# Transformer Architectures


In this section, we’re going to dive deeper into the three main architectural variants of Transformer models and understand when to use each one.



## 1. Encoder models

Encoder models use only the encoder of a Transformer model. At each stage, the attention layers can access all the words in the initial sentence. These models are often characterized as having “bi-directional” attention, and are often called auto-encoding models.



The pretraining of these models usually revolves around somehow corrupting a given sentence (for instance, by masking random words in it) and tasking the model with finding or reconstructing the initial sentence.



Encoder models are best suited for tasks requiring an understanding of the full sentence, such as sentence classification, named entity recognition (and more generally word classification), and extractive question answering.



## 2. Decoder models

Decoder models use only the decoder of a Transformer model. At each stage, for a given word the attention layers can only access the words positioned before it in the sentence. These models are often called auto-regressive models.



The pretraining of decoder models usually revolves around predicting the next word in the sentence.



These models are best suited for tasks involving text generation.



### Modern Large Language Models (LLMs)


Most modern Large Language Models (LLMs) use the decoder-only architecture. These models have grown dramatically in size and capabilities over the past few years, with some of the largest models containing hundreds of billions of parameters.



Modern LLMs are typically trained in two phases:

1. Pretraining: The model learns to predict the next token on vast amounts of text data

2. Instruction tuning: The model is fine-tuned to follow instructions and generate helpful responses

## 3. Sequence-to-sequence models

Encoder-decoder models (also called sequence-to-sequence models) use both parts of the Transformer architecture. At each stage, the attention layers of the encoder can access all the words in the initial sentence, whereas the attention layers of the decoder can only access the words positioned before a given word in the input.

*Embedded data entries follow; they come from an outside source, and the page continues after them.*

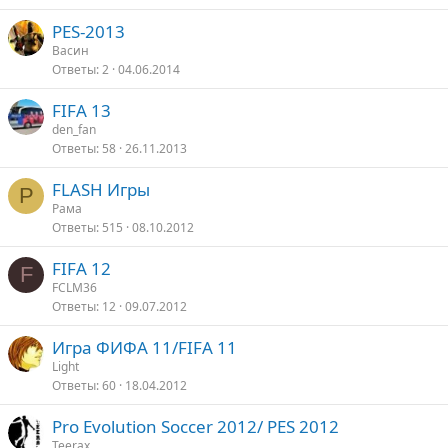
PES-2013
Васин
Ответы
2
04.06.2014
FIFA 13
den_fan
Ответы
58
26.11.2013
FLASH Игры
Р
Рама
Ответы
515
08.10.2012
FIFA 12
F
FCLM36
Ответы
12
09.07.2012
Игра ФИФА 11/FIFA 11
Light
Ответы
60
18.04.2012
Pro Evolution Soccer 2012/ PES 2012
Teerax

The pretraining of these models can take different forms, but it often involves reconstructing a sentence for which the input has been somehow corrupted (for instance by masking random words). The pretraining of the T5 model consists of replacing random spans of text (that can contain several words) with a single mask special token, and the task is then to predict the text that this mask token replaces.



Sequence-to-sequence models are best suited for tasks revolving around generating new sentences depending on a given input, such as summarization, translation, or generative question answering.